The flat – ‘the love place’ I call it – looks into the Shelbourne Hotel. There are chambermaids and room service waiters with white jackets and trays.

‘Shouldn’t we be over there?’ I ask. There is a bottle of wine and a corkscrew in the tiny kitchen and a red and white checkered floor. Two paper cups stand waiting. At least my pappy would have liked that.

The other room is a bathroom where the shower still drips and Jonathan’s towel hangs over the door. At work there are moments, a raised eyebrow in the corridor, a wink at the end of a meeting, a special little smile in the kitchen over the microwave.

He begins to undress me. Button by button and I am not used to this. The dress does not fall. He lifts it gently over my head and then puts it on a hanger on the wardrobe door. Inside I am sure there are only wooden hangers with all the hooks facing the same way. What now? A walk to the bed? Which way to happiness? Straight on, left or right? He is wearing his jeans when he kisses me. His t-shirt and jacket are on the chair.

Upstairs someone makes a sound like marbles being scattered on the floor.
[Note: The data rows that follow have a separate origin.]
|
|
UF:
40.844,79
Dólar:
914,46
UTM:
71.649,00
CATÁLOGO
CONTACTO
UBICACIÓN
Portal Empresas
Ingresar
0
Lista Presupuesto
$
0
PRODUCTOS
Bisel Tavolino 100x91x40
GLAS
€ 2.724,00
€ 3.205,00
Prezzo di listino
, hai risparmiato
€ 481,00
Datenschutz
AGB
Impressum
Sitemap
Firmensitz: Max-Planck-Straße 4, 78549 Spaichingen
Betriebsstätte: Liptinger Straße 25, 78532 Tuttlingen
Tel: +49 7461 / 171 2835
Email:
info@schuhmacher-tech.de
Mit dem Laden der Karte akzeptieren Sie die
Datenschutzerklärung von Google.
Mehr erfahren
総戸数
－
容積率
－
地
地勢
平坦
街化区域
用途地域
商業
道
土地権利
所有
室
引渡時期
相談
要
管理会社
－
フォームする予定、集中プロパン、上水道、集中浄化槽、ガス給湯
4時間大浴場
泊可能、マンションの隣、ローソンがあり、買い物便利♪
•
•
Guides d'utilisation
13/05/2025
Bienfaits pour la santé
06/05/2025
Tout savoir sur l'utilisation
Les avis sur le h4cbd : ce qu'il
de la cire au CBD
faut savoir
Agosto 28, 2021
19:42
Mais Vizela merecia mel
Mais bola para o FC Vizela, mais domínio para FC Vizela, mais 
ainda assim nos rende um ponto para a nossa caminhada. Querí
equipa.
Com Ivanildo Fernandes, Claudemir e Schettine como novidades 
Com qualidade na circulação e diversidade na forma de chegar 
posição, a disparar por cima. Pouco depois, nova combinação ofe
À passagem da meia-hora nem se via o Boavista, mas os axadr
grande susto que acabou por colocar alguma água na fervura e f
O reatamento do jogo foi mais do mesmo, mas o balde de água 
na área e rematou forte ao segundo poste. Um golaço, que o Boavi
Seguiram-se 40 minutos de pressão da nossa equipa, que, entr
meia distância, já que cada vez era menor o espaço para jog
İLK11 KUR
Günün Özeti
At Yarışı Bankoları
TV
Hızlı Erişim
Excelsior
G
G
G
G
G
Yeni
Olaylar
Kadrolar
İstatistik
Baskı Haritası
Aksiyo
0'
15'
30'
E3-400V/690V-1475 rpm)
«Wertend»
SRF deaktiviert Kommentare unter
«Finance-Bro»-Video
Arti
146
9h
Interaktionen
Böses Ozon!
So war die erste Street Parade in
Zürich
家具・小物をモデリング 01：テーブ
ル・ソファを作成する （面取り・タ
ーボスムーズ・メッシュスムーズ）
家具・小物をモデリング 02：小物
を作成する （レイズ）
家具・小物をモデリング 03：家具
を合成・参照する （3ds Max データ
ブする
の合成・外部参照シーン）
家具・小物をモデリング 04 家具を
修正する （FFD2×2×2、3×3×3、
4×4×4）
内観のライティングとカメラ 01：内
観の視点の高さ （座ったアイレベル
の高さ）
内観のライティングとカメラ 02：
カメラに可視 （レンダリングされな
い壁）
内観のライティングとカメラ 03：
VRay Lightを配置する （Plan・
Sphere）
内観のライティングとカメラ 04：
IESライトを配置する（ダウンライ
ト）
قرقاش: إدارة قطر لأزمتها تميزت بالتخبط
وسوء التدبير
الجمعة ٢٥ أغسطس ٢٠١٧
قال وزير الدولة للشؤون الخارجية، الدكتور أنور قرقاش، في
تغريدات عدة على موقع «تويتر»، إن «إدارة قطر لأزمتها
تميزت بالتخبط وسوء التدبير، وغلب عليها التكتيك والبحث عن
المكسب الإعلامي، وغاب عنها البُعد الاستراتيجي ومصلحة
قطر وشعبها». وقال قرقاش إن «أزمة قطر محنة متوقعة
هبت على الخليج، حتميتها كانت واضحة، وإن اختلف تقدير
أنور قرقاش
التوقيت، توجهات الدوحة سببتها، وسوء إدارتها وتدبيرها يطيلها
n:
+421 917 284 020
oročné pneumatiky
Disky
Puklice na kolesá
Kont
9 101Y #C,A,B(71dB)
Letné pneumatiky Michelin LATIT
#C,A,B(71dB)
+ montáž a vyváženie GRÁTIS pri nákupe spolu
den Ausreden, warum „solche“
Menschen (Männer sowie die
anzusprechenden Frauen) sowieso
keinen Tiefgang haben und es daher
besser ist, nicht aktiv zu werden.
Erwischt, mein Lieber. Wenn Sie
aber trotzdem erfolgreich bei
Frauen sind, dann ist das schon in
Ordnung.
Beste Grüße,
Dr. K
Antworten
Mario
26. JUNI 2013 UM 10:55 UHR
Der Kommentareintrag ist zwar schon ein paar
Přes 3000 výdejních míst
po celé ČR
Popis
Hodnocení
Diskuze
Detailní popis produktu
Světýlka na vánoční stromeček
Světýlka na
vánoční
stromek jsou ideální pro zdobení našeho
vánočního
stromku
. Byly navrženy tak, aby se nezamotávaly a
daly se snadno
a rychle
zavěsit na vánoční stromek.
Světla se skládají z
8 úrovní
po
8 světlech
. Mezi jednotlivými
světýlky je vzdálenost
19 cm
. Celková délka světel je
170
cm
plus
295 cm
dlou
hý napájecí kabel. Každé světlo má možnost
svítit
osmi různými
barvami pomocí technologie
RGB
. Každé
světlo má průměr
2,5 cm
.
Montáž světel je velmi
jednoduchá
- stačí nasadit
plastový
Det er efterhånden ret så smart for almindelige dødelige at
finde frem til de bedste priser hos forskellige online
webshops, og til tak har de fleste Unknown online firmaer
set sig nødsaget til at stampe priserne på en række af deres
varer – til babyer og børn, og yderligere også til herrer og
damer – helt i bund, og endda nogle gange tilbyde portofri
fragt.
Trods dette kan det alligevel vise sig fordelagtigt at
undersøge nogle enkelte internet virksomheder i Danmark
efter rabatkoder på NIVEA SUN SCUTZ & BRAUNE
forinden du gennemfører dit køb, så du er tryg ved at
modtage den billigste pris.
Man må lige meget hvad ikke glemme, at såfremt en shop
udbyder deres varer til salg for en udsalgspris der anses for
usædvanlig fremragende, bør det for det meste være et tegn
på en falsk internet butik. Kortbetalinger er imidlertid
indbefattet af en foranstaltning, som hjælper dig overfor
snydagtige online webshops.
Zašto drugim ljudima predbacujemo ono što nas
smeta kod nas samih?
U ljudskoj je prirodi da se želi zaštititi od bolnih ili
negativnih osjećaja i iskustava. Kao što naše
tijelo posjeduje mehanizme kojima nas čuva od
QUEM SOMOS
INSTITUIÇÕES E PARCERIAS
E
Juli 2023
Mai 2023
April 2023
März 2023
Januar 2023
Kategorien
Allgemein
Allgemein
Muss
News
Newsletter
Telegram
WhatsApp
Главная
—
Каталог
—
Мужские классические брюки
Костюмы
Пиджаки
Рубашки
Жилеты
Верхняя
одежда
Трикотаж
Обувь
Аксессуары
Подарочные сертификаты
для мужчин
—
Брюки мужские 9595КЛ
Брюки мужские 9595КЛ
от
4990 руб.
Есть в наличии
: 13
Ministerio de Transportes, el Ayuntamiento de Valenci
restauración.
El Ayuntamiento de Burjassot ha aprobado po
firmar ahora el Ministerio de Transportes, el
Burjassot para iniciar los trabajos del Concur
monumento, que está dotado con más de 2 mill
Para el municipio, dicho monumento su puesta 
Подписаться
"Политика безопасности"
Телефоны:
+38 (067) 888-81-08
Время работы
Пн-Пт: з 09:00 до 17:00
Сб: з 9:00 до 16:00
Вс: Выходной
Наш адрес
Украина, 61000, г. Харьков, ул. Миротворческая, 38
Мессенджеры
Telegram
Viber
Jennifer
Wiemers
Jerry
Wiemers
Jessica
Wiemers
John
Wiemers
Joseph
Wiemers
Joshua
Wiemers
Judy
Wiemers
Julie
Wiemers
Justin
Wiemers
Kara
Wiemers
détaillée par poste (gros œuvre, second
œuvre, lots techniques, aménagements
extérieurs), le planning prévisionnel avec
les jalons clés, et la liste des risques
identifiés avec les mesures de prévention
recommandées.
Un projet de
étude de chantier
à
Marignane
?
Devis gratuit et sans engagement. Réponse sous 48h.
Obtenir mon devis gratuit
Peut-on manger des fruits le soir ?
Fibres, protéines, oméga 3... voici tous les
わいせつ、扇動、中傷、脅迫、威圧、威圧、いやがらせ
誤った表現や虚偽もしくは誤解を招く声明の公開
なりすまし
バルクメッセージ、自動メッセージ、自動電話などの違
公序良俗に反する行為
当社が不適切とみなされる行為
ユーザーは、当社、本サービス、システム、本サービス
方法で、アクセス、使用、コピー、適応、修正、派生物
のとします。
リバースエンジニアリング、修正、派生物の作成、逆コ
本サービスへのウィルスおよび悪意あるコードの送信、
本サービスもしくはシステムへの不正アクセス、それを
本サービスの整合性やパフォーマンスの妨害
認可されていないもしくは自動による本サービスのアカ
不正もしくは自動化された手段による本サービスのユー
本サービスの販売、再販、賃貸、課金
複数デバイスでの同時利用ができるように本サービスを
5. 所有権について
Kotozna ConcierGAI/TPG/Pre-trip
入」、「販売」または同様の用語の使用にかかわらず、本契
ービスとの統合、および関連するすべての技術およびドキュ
The sheets are crisp and white. The same little blue stripe around the edge. The couple are on the stairs again. They are dragging out the rubbish bags. They meet someone else on the stairs and there is some chat then and a muffled laugh. Jonathan is on his way somewhere and I am trying to keep up. As soon as he kisses my lips, I am lost in the world and out of place. His skin tastes good, his hair smells like rosemary and mint shampoo, he is silent and like a cat burglar, he doesn’t make a sound. His aura is still blue and sparkling and when we make love I open my lips and try to swallow his aura
in. We are good like this, under the covers, the sex gets better and better, because neither one of us really cares. Downstairs the cellist practises scales, up and down, up and down. The heat is unbearable now. Outside there are faraway traffic sounds – on three levels of this building, three different lives – the cellist’s bow, the couple and the lovers at three o’clock.

Juna is in room 106. She is wearing the same dressing gown she has had all her life and crying. She has faded in here. She does not belong in a place like this. She needs to hear music and be surrounded by her family and the smell of home cooking and fresh green fields. I hold her hand now while she cries. I hug her. There is nothing else for it. She is smaller than me now and so broken up, and down – I want to pick her up and cover her in love.

She begins to list out the food she has been given.

‘Porridge, for breakfast. Tea. Brown bread and toast.’

She thinks she will never get home. She has never been in hospital before.

‘Potatoes… Chicken… and peas.’

A nurse with red hair comes in.

‘Yes. She has an appointment with a specialist,’ she says. ‘It is with a Mr Stafford and he will see you on Tuesday at nine o’clock.

‘They might keep her in and it is unlikely that they will operate straight away… but it is possible though.’

And I listen to my grandmother’s questions now.

‘How will she get to Mr Stafford?’

‘Can she wear her own clothes and when can she go home?’ More than anything she wants to go home.

‘No one wants to be in hospital,’ I tell her, ‘but you have to
be here to get well.’ I am trying to keep the ship afloat but when Juna becomes lonesome again I struggle not to cry.

We are facing it at last. The inevitability of it, and yet why does everyone have to get old and die? Did I not realize that this was coming? She was always the leader and when I see her fear and confusion now I am frightened and unhinged by it as well.